*** Material for the task Section Begins ***

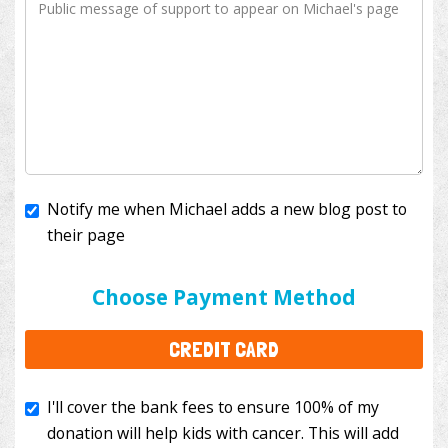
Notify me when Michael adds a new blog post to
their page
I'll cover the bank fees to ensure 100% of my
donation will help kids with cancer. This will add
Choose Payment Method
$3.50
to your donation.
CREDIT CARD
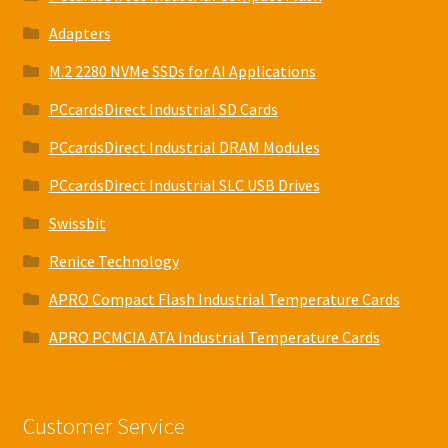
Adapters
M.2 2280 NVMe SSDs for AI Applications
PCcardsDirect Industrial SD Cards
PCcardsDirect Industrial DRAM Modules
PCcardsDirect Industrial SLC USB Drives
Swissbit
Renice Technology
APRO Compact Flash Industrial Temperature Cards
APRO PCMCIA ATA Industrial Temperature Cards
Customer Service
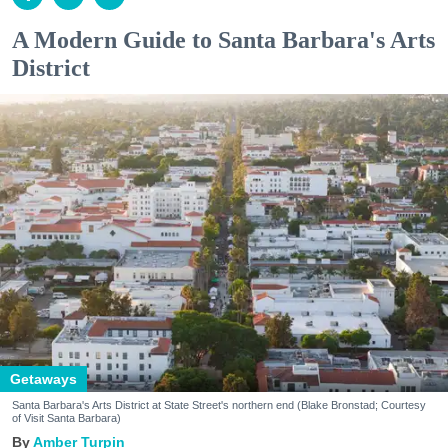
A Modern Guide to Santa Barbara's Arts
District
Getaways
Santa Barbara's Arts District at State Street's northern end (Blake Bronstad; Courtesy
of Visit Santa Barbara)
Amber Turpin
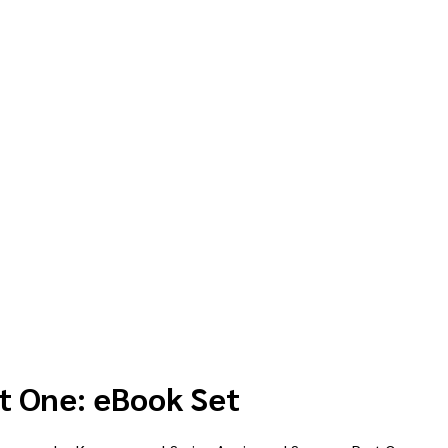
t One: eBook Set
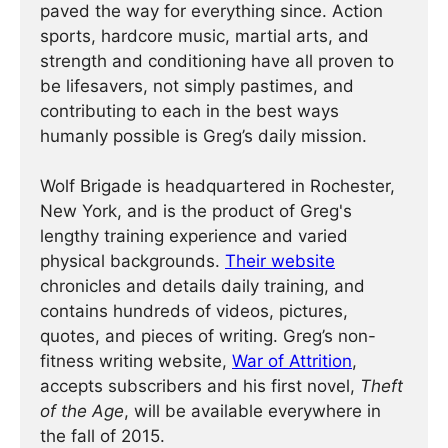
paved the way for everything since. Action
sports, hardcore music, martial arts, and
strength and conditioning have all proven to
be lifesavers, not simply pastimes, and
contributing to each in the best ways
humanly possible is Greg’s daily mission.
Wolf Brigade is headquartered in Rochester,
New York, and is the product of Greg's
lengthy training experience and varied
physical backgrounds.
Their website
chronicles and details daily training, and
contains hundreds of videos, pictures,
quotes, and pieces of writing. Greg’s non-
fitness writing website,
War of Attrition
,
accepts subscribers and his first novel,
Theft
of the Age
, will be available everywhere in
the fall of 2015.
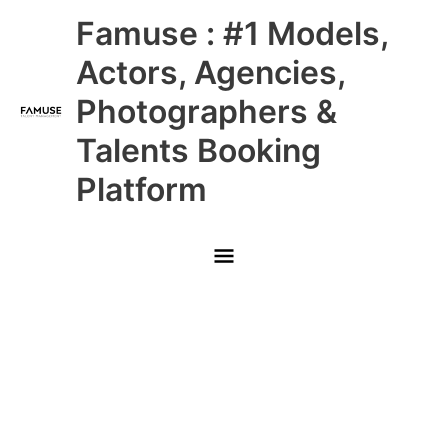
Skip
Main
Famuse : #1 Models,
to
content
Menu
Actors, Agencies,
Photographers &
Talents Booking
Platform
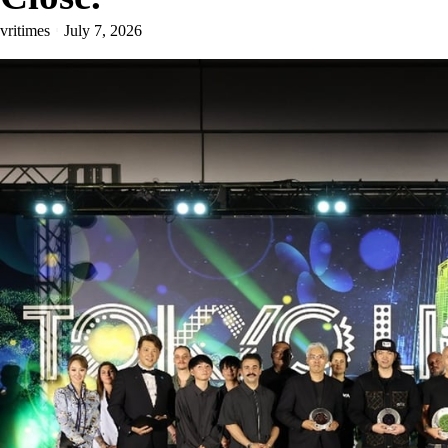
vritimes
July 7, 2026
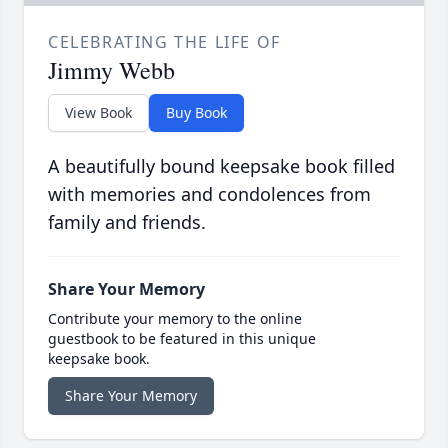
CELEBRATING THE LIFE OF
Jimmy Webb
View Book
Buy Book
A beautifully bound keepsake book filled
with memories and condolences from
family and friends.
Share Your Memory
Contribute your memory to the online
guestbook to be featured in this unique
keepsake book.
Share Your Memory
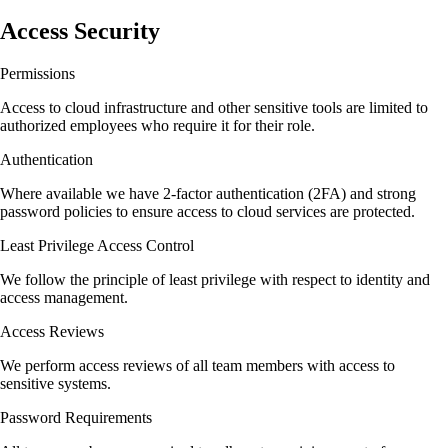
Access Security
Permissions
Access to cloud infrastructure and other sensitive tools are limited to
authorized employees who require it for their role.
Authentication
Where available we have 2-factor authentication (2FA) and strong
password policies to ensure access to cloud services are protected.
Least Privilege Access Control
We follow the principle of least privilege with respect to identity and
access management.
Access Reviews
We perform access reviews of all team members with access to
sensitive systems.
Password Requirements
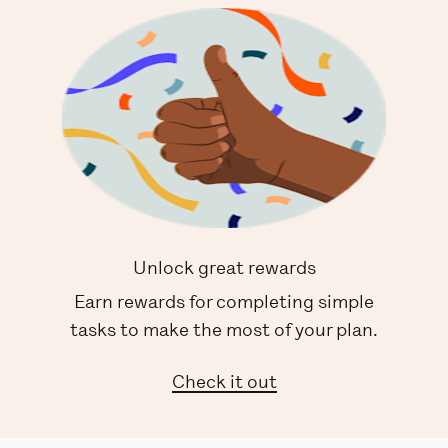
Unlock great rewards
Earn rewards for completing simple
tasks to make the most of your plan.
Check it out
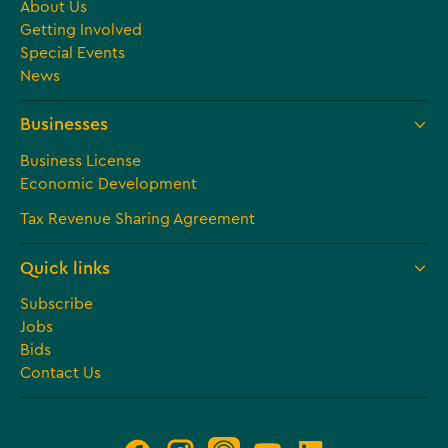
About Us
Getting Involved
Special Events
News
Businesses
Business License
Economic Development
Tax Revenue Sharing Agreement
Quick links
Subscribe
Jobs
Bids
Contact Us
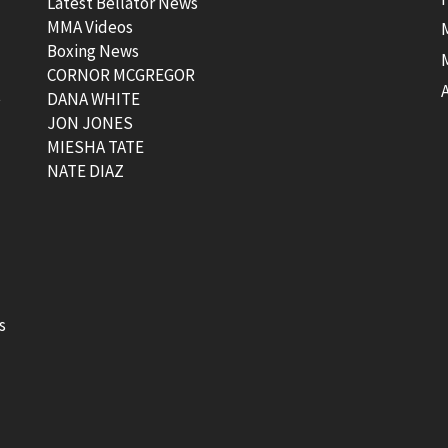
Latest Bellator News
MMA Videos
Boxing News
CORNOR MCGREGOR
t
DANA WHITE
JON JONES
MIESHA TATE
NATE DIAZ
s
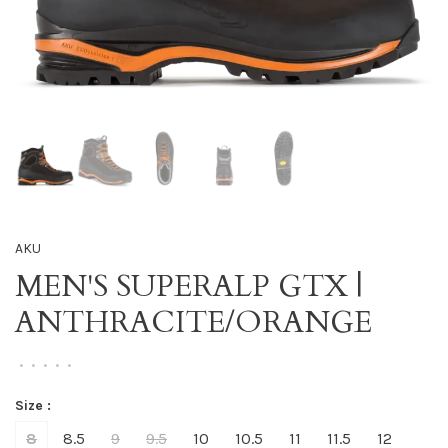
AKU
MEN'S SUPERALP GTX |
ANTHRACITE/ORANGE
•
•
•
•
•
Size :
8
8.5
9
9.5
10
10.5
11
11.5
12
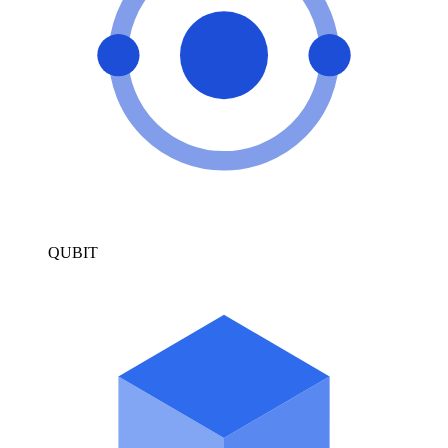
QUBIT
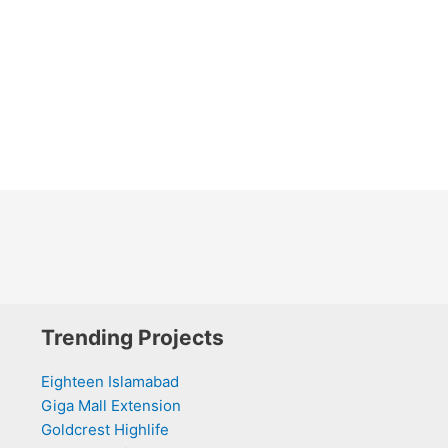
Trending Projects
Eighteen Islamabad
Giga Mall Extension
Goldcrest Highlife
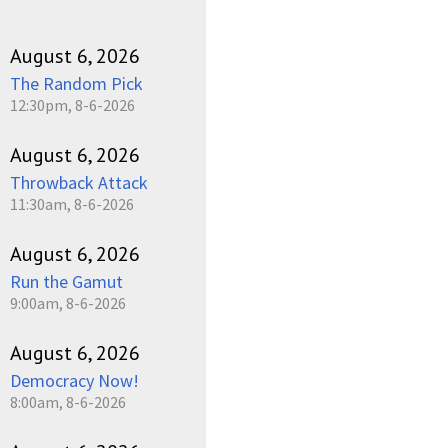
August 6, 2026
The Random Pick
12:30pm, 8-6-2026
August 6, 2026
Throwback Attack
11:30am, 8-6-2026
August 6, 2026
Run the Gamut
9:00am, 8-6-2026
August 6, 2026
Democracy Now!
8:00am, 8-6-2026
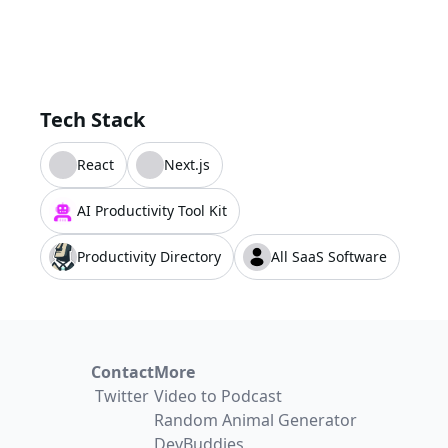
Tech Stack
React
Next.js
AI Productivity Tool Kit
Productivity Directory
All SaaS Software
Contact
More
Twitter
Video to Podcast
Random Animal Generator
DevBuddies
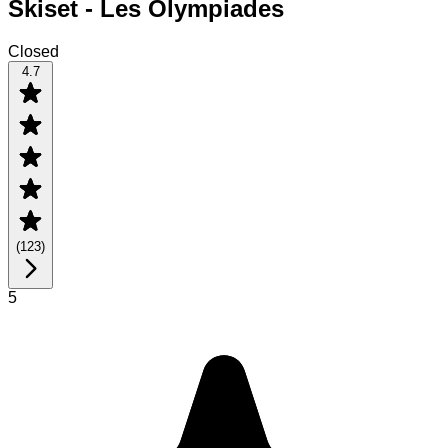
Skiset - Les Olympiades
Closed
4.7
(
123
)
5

*** Material for the task Section Ends ***

[The task]: All that is wanted is an exact copy of the lines from the line bearing "Getting Involved" through the final line of the entries, including both ends but no pictures.

[Solution to the exercise]:
Getting Involved
Special Events
News
Businesses
Business License
Economic Development
Tax Revenue Sharing Agreement
Quick links
Subscribe
Jobs
Bids
Contact Us
Latest Bellator News
MMA Videos
Boxing News
CORNOR MCGREGOR
t
DANA WHITE
JON JONES
MIESHA TATE
NATE DIAZ
s
AKU
MEN'S SUPERALP GTX |
ANTHRACITE/ORANGE
•
•
•
•
•
Size :
8
8.5
9
9.5
10
10.5
11
11.5
12
QUBIT
Trending Projects
Eighteen Islamabad
Giga Mall Extension
Goldcrest Highlife
August 6, 2026
The Random Pick
12:30pm, 8-6-2026
August 6, 2026
Throwback Attack
11:30am, 8-6-2026
August 6, 2026
Run the Gamut
9:00am, 8-6-2026
August 6, 2026
Democracy Now!
8:00am, 8-6-2026
Tech Stack
React
Next.js
AI Productivity Tool Kit
Productivity Directory
All SaaS Software
Contact
More
Twitter
Video to Podcast
Random Animal Generator
DevBuddies
Skiset - Les Olympiades
Closed
4.7
(
123
)
5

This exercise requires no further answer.